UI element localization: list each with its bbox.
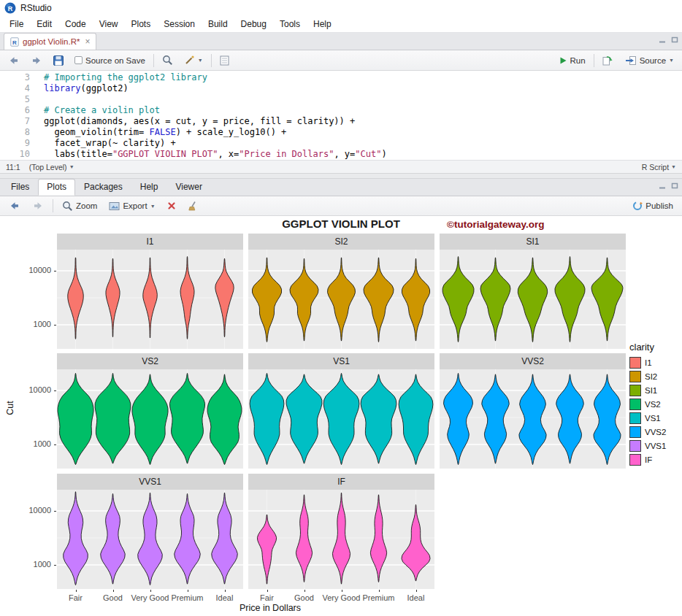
menu-view[interactable]: View (93, 18, 125, 31)
magic-wand-icon (184, 55, 195, 66)
facet-panel-IF (248, 490, 434, 589)
menu-plots[interactable]: Plots (125, 18, 158, 31)
pane-tab-viewer[interactable]: Viewer (166, 179, 210, 196)
cursor-position: 11:1 (6, 163, 20, 172)
facet-panel-VS1 (248, 369, 434, 469)
menu-debug[interactable]: Debug (234, 18, 273, 31)
notebook-icon (220, 55, 229, 66)
menu-session[interactable]: Session (157, 18, 202, 31)
menu-build[interactable]: Build (202, 18, 234, 31)
legend-key-swatch (629, 426, 641, 438)
broom-icon (188, 201, 198, 211)
menubar: FileEditCodeViewPlotsSessionBuildDebugTo… (0, 16, 682, 33)
chevron-down-icon: ▼ (671, 164, 676, 169)
legend-key-swatch (629, 357, 641, 369)
source-button[interactable]: Source ▼ (622, 54, 677, 67)
line-number: 10 (0, 149, 30, 160)
menu-help[interactable]: Help (307, 18, 338, 31)
red-x-icon (167, 201, 176, 210)
run-button[interactable]: Run (556, 55, 589, 66)
code-tools-button[interactable]: ▼ (181, 53, 206, 67)
x-tick-mark (416, 590, 417, 592)
legend-key-swatch (629, 371, 641, 382)
code-line-8: geom_violin(trim= FALSE) + scale_y_log10… (44, 127, 387, 138)
y-tick-label: 1000 (19, 320, 51, 328)
legend-item-I1: I1 (629, 357, 666, 369)
publish-button[interactable]: Publish (629, 199, 676, 212)
pane-tab-files[interactable]: Files (2, 179, 38, 196)
y-axis-label: Cut (5, 386, 15, 430)
menu-file[interactable]: File (3, 18, 30, 31)
pane-tab-help[interactable]: Help (131, 179, 167, 196)
export-button[interactable]: Export ▼ (106, 200, 158, 212)
magnifier-icon (162, 55, 173, 66)
legend: clarity I1SI2SI1VS2VS1VVS2VVS1IF (629, 342, 666, 468)
source-on-save-toggle[interactable]: Source on Save (72, 55, 148, 66)
watermark: ©tutorialgateway.org (447, 219, 544, 230)
legend-item-VVS2: VVS2 (629, 426, 666, 438)
save-icon (53, 55, 64, 66)
pane-splitter[interactable] (0, 173, 682, 179)
legend-item-VS1: VS1 (629, 412, 666, 424)
compile-report-button[interactable] (217, 54, 232, 67)
maximize-pane-icon[interactable] (671, 182, 678, 189)
toolbar-separator (594, 54, 594, 67)
legend-title: clarity (629, 342, 666, 353)
facet-strip-SI1: SI1 (440, 234, 626, 250)
zoom-label: Zoom (76, 201, 97, 210)
y-tick-label: 1000 (19, 560, 51, 569)
forward-arrow-icon (31, 55, 42, 66)
export-label: Export (123, 201, 147, 210)
x-tick-mark (225, 590, 226, 592)
legend-label: I1 (645, 358, 652, 367)
rerun-button[interactable] (599, 54, 617, 67)
remove-plot-button[interactable] (164, 200, 179, 212)
find-replace-button[interactable] (159, 53, 176, 67)
back-arrow-icon (8, 55, 20, 66)
source-label: Source (640, 56, 666, 65)
bottom-pane-tabbar: FilesPlotsPackagesHelpViewer (0, 179, 682, 196)
rstudio-logo-icon: R (4, 2, 16, 14)
line-number: 8 (0, 127, 30, 138)
export-image-icon (109, 201, 120, 211)
menu-code[interactable]: Code (58, 18, 93, 31)
x-tick-mark (342, 590, 342, 592)
y-tick-mark (54, 325, 56, 326)
nav-forward-button[interactable] (28, 54, 45, 67)
publish-label: Publish (645, 201, 673, 210)
save-button[interactable] (50, 54, 66, 67)
legend-item-IF: IF (629, 454, 666, 466)
tab-close-icon[interactable]: × (83, 38, 90, 45)
pane-tab-packages[interactable]: Packages (75, 179, 131, 196)
pane-tab-plots[interactable]: Plots (38, 179, 75, 196)
legend-key-swatch (629, 412, 641, 424)
code-content: # Importing the ggplot2 librarylibrary(g… (38, 71, 387, 160)
source-on-save-label: Source on Save (85, 56, 145, 65)
zoom-button[interactable]: Zoom (59, 199, 100, 213)
plot-back-button[interactable] (6, 199, 23, 212)
chevron-down-icon: ▼ (669, 58, 674, 63)
legend-label: IF (645, 455, 652, 464)
nav-back-button[interactable] (5, 54, 23, 67)
editor-tab[interactable]: R ggplot Violin.R* × (4, 33, 96, 50)
legend-key-swatch (629, 454, 641, 466)
code-editor[interactable]: 345678910 # Importing the ggplot2 librar… (0, 71, 682, 160)
code-line-9: facet_wrap(~ clarity) + (44, 138, 387, 149)
menu-edit[interactable]: Edit (30, 18, 58, 31)
maximize-pane-icon[interactable] (671, 36, 678, 43)
minimize-pane-icon[interactable] (659, 182, 666, 189)
plot-forward-button[interactable] (29, 199, 47, 212)
x-tick-label: Ideal (391, 593, 441, 602)
file-type-selector[interactable]: R Script ▼ (642, 163, 676, 172)
menu-tools[interactable]: Tools (273, 18, 307, 31)
scope-selector[interactable]: (Top Level) ▼ (29, 163, 74, 172)
source-on-save-checkbox[interactable] (74, 56, 83, 64)
y-tick-mark (54, 390, 56, 391)
back-arrow-icon (9, 201, 20, 211)
chevron-down-icon: ▼ (150, 204, 156, 209)
clear-all-plots-button[interactable] (185, 199, 201, 212)
legend-label: VS2 (645, 400, 661, 409)
plot-canvas: GGPLOT VIOLIN PLOT ©tutorialgateway.org … (0, 216, 682, 616)
x-tick-mark (150, 590, 151, 592)
minimize-pane-icon[interactable] (659, 36, 666, 43)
--------------------
Problem description =
Tally the lines of the records that contain the word "swatch", then give only the tally.

Written response =
5